[DATA EXTRACT]
——————

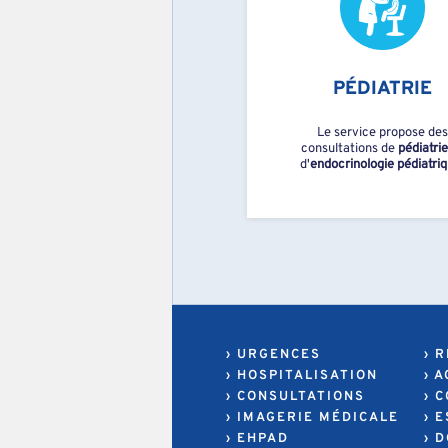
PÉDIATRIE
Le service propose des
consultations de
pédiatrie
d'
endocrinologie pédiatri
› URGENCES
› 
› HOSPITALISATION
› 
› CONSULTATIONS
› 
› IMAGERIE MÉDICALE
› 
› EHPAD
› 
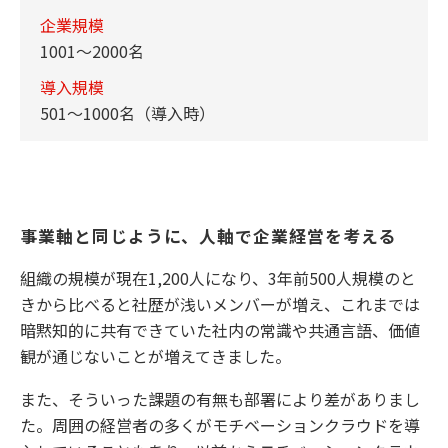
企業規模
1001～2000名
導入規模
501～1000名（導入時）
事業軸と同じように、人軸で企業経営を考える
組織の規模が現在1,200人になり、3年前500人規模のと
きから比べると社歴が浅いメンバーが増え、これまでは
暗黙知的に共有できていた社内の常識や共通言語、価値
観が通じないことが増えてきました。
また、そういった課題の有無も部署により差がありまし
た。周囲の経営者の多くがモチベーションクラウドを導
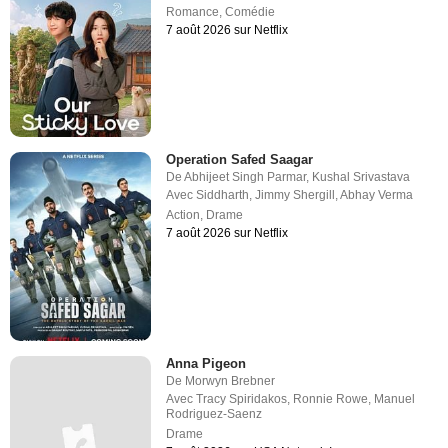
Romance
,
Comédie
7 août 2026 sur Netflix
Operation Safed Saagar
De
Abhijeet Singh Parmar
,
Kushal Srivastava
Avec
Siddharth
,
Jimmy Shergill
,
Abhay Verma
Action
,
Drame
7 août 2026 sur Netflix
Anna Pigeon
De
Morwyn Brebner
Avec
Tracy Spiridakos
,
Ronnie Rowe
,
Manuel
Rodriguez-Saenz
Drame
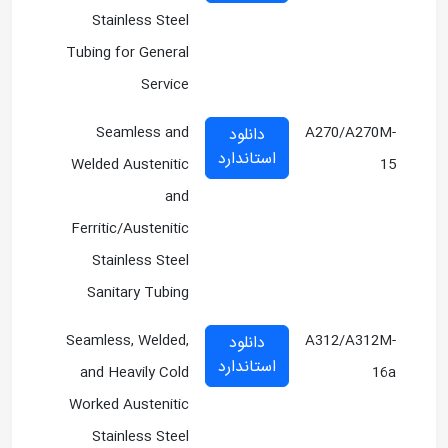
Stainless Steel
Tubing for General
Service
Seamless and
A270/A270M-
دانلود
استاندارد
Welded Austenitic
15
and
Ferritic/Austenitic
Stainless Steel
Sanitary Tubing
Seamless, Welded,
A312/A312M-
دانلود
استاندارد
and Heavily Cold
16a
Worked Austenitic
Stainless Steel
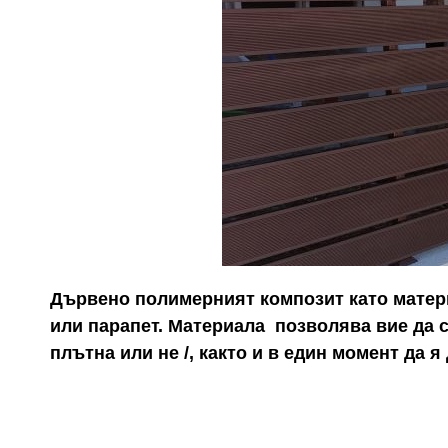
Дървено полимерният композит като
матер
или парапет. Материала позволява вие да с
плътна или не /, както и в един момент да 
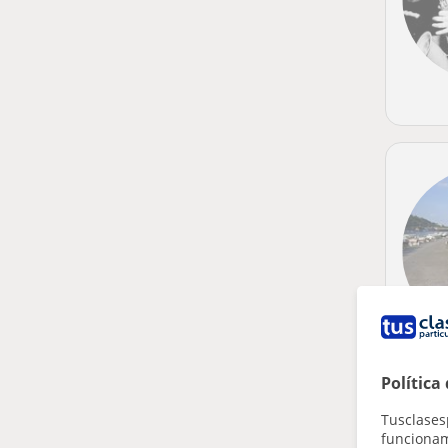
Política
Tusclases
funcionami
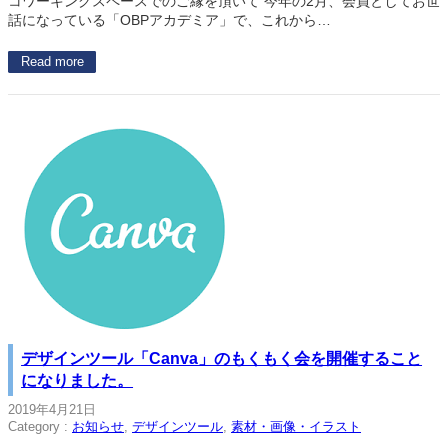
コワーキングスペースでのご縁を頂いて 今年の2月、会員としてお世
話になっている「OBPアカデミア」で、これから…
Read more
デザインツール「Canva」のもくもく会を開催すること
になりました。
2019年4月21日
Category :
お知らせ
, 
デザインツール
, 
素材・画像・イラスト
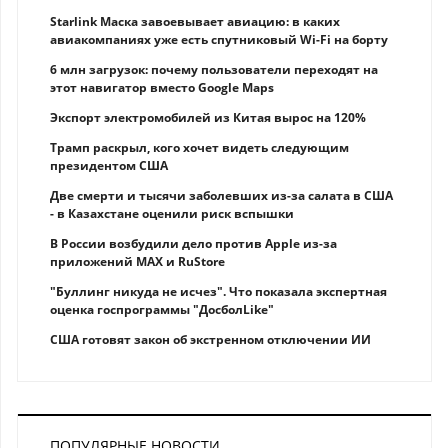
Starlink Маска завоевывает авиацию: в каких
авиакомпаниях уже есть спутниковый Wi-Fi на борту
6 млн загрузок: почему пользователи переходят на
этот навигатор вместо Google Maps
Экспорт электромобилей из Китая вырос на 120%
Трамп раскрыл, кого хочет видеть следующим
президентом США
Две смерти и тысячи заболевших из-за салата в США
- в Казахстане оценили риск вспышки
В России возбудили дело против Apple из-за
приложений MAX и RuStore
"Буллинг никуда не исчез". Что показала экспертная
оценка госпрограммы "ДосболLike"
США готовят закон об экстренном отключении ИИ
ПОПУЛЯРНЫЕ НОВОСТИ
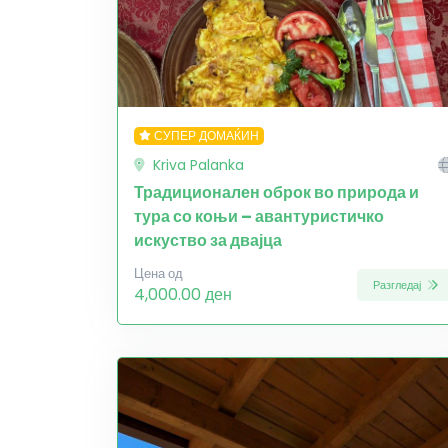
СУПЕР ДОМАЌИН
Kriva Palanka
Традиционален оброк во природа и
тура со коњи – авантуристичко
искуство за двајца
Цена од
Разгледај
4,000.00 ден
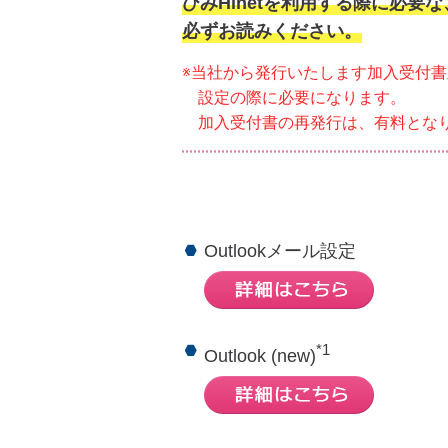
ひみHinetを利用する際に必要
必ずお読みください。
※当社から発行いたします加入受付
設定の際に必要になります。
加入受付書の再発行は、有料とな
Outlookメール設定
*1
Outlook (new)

——————

[WHAT YOU HAVE TO DO]
Your copy should be the entries retyped exactly, with no images in it.

[RESULT]
PÉDIATRIE
Le service propose des
consultations de
pédiatrie
d'
endocrinologie pédiatri
› URGENCES
› 
› HOSPITALISATION
› 
› CONSULTATIONS
› 
› IMAGERIE MÉDICALE
› 
› EHPAD
› 
企業規模
1001～2000名
導入規模
501～1000名（導入時）
事業軸と同じように、人軸で企業経営を考える
組織の規模が現在1,200人になり、3年前500人規模のと
きから比べると社歴が浅いメンバーが増え、これまでは
暗黙知的に共有できていた社内の常識や共通言語、価値
観が通じないことが増えてきました。
また、そういった課題の有無も部署により差がありまし
た。周囲の経営者の多くがモチベーションクラウドを導
Romance
,
Comédie
7 août 2026 sur Netflix
Operation Safed Saagar
De
Abhijeet Singh Parmar
,
Kushal Srivastava
Avec
Siddharth
,
Jimmy Shergill
,
Abhay Verma
Action
,
Drame
7 août 2026 sur Netflix
Anna Pigeon
De
Morwyn Brebner
Avec
Tracy Spiridakos
,
Ronnie Rowe
,
Manuel
Rodriguez-Saenz
Drame
Stainless Steel
Tubing for General
Service
Seamless and
A270/A270M-
دانلود
استاندارد
Welded Austenitic
15
and
Ferritic/Austenitic
Stainless Steel
Sanitary Tubing
Seamless, Welded,
A312/A312M-
دانلود
استاندارد
and Heavily Cold
16a
Worked Austenitic
Stainless Steel
Дървено полимерният композит като
матер
или парапет. Материала позволява вие да с
плътна или не /, както и в един момент да 
Política
Tusclases
funcionami
コワーキングスペースでのご縁を頂いて 今年の2月、会員としてお世
話になっている「OBPアカデミア」で、これから…
Read more
デザインツール「Canva」のもくもく会を開催すること
になりました。
2019年4月21日
Category :
お知らせ
, 
デザインツール
, 
素材・画像・イラスト
Starlink Маска завоевывает авиацию: в каких
авиакомпаниях уже есть спутниковый Wi-Fi на борту
6 млн загрузок: почему пользователи переходят на
этот навигатор вместо Google Maps
Экспорт электромобилей из Китая вырос на 120%
Трамп раскрыл, кого хочет видеть следующим
президентом США
Две смерти и тысячи заболевших из-за салата в США
- в Казахстане оценили риск вспышки
В России возбудили дело против Apple из-за
приложений MAX и RuStore
"Буллинг никуда не исчез". Что показала экспертная
оценка госпрограммы "ДосболLike"
США готовят закон об экстренном отключении ИИ
ПОПУЛЯРНЫЕ НОВОСТИ
СУПЕР ДОМАЌИН
Kriva Palanka
Традиционален оброк во природа и
тура со коњи – авантуристичко
искуство за двајца
Цена од
Разгледај
4,000.00 ден
ひみHinetを利用する際に必要
必ずお読みください。
※当社から発行いたします加入受付
設定の際に必要になります。
加入受付書の再発行は、有料とな
Outlookメール設定
*1
Outlook (new)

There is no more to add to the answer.